While American bankers face layoffs, their Middle Eastern peers are laughing all the way to…well, the bank.

Demand for skilled bankers in the Gulf region has outpaced supply, according to a recent report by the consulting firm Accenture.

Aside from new regulation, a skills shortage was cited as the biggest challenge facing the Gulf Cooperation Council banking industry, according to Accenture. The survey, released on Nov. 29, found that 89% of respondents thought that attracting and retaining talent will be the most important strategy their banks will use to increase shareholder value.

Now the region's banks are looking to hire or transfer bankers for high-end, skilled positions — with the paychecks to match.

Gulf region banks "are revamping compensation models as they are looking at how to be more attractive to employees," says Amr Elsaadani, the managing director of Accenture's banking practice in the Middle East. "They believe now is the time to align better compensation to performance."

This trend marks a sharp contrast with American banks, which are shedding thousands of banking jobs. On Tuesday, Citigroup Inc. became the latest big company to announce cuts. Chief executive Vikram Pandit said that his company would eliminate 4,500 positions in the coming months.

Accenture surveyed 47 executives of local and global banks with retail and corporate businesses in six Gulf Cooperation Council countries: Bahrain, Qatar, Oman, Kuwait, Saudi Arabia and the United Arab Emirates.

Banks in the Gulf region are looking to increase their return on equity to 20% from 16% by 2015, Elsaadani told American Banker in an interview. This increase will be driven by new demand for retail banking from women, people below the age of 30 and small businesses, he says.

"The governments are … diversifying their economies away from oil and gas and pushing entrepreneurs to grow small and medium businesses," Elsaadani says. "This requires the banks to understand the markets and how to provide loans to companies that have little or limited credit history or limited collateral."

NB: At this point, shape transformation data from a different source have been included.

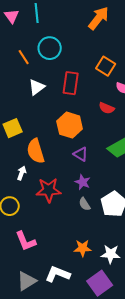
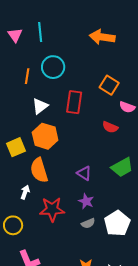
orange arrow: (99, 18) -> (102, 37), turned -120
orange line: (24, 57) -> (27, 76), turned 42
orange hexagon: (70, 125) -> (45, 136), moved
gray semicircle: (85, 204) -> (88, 223), turned -80

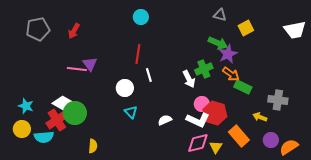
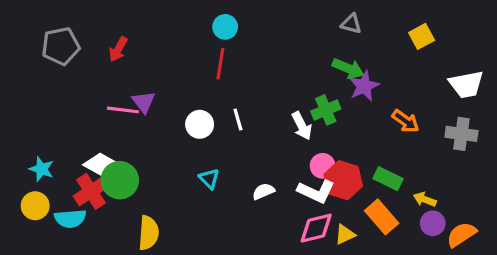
yellow square: (246, 28) -> (422, 36), moved
white trapezoid: (295, 30) -> (466, 84), moved
red line: (138, 54) -> (220, 64), moved
orange arrow: (231, 74) -> (406, 121), moved
green rectangle: (243, 87) -> (388, 179), moved
white circle: (125, 88) -> (200, 124), moved
gray cross: (278, 100) -> (461, 134), moved
yellow arrow: (260, 117) -> (425, 199), moved
yellow semicircle: (93, 146) -> (148, 233), size x1.5
yellow triangle: (216, 147) -> (345, 234), turned 32

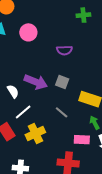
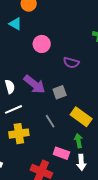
pink circle: (28, 32) -> (42, 44), moved
gray square: (62, 82) -> (60, 92), turned 32

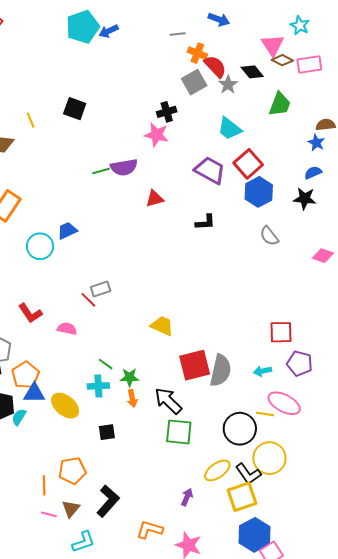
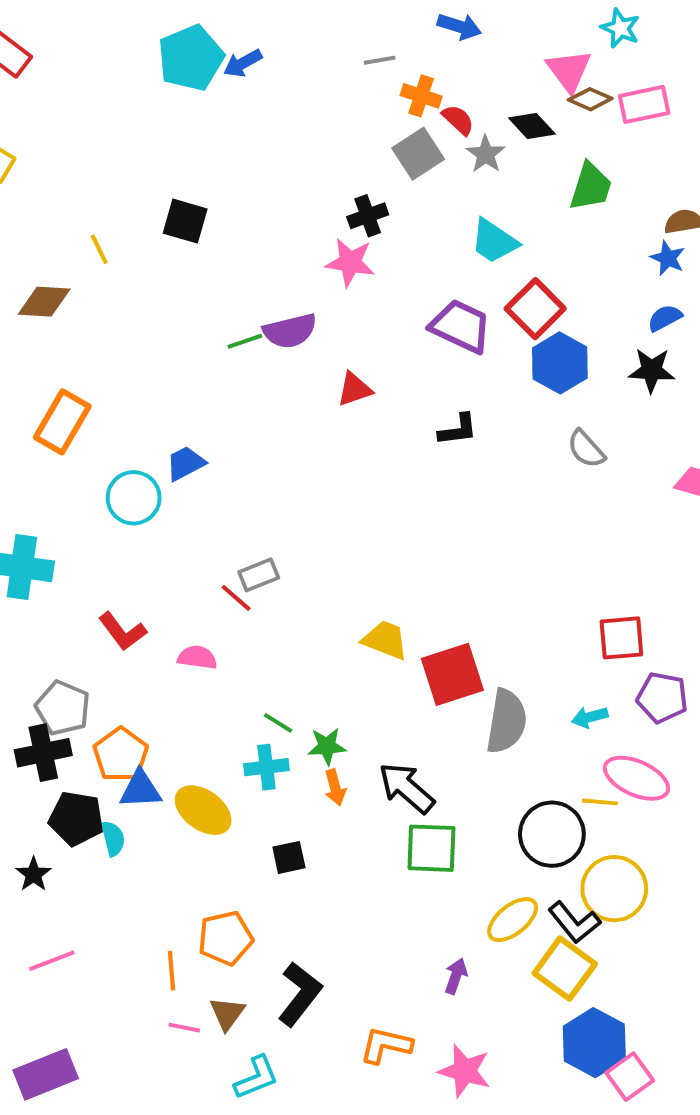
red semicircle: (215, 66) -> (458, 120), size x0.7
red square: (195, 365) -> (452, 674), moved
cyan semicircle: (19, 417) -> (113, 839), turned 138
yellow square: (242, 497) -> (565, 969), turned -32

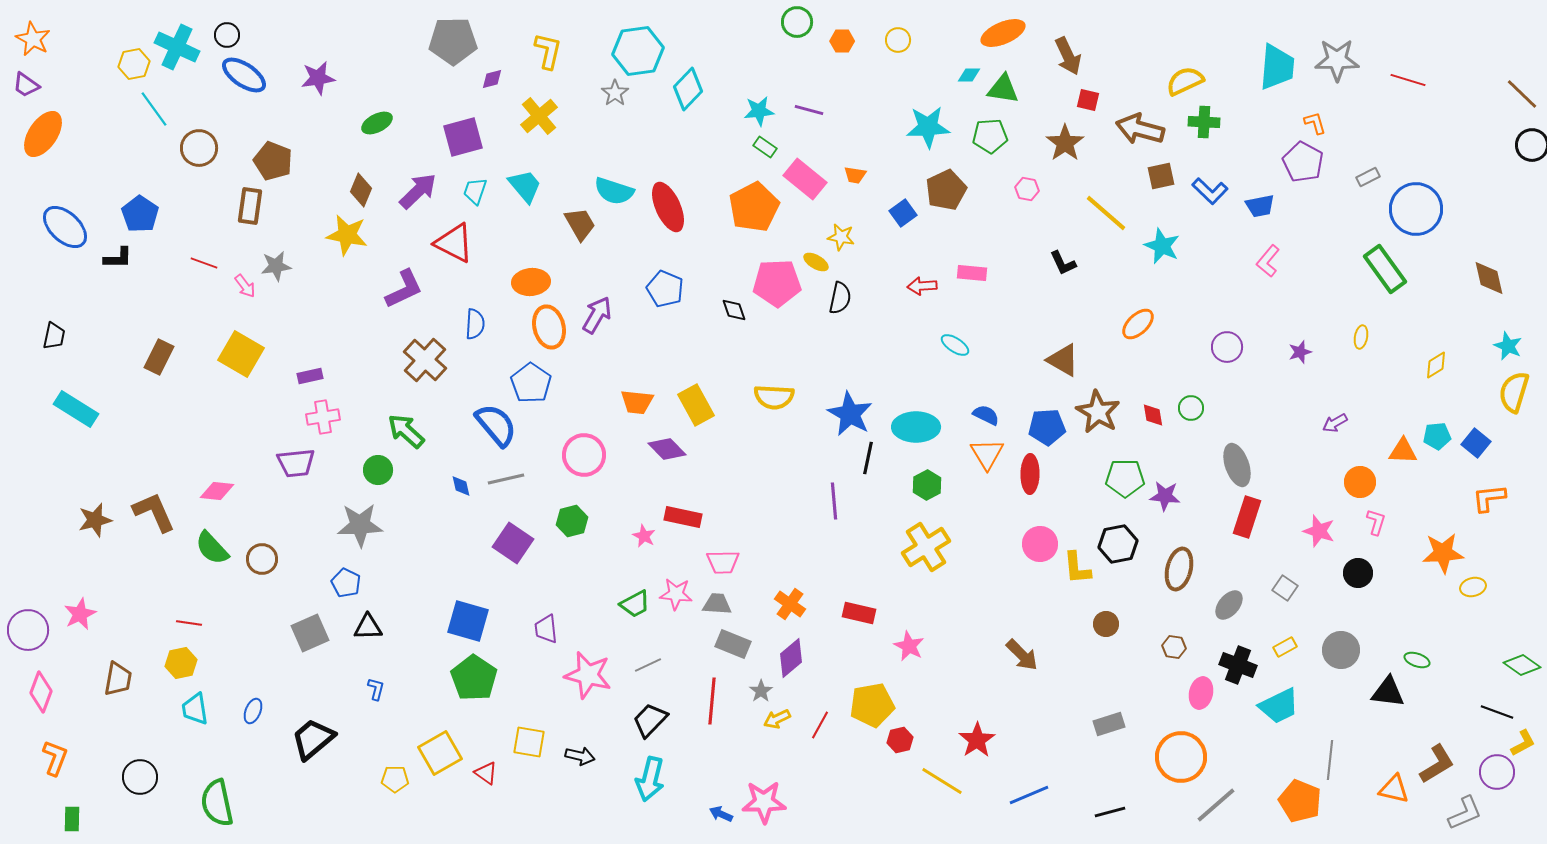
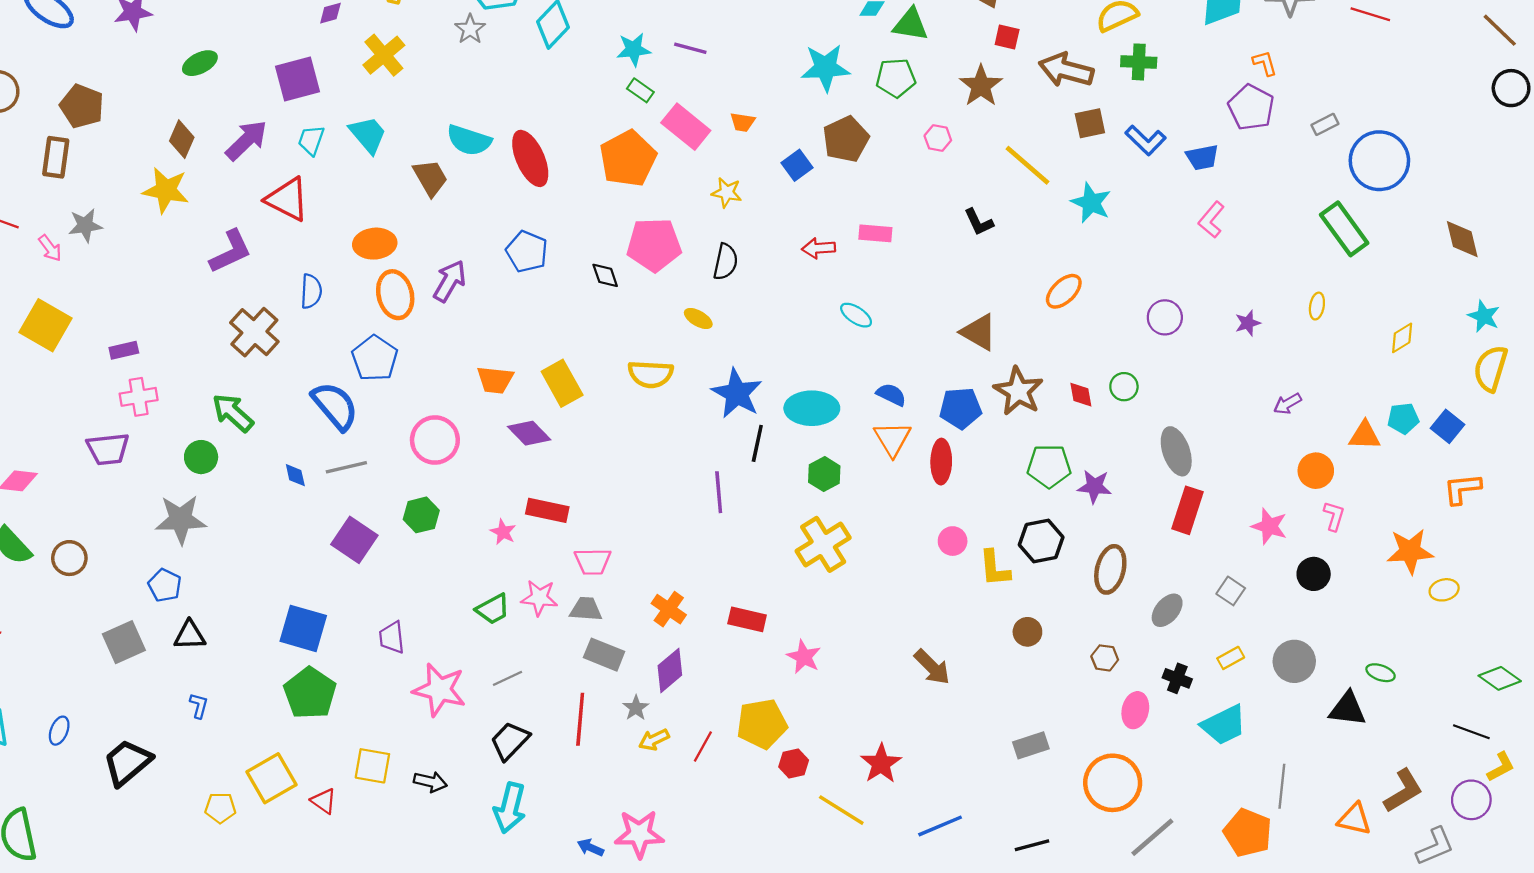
yellow ellipse: (816, 262) -> (698, 319), moved
pink circle: (1040, 544) -> (953, 541), size x0.7
black cross: (1238, 665) -> (1177, 678), size x0.7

The region's banks are targeting new customers who are educated and have average incomes ranging from $50,000 to $60,000. These customers will be looking for high-end services and banks that use up-to-date technology, Elsaadani says.

He adds that companies are trying to hire or transfer bankers for high-end, skilled positions, including department and group heads and up to the vice president level. Banks are expected to recruit expatriates from the U.S. and other countries, in addition to hiring locally in order to comply with regulations.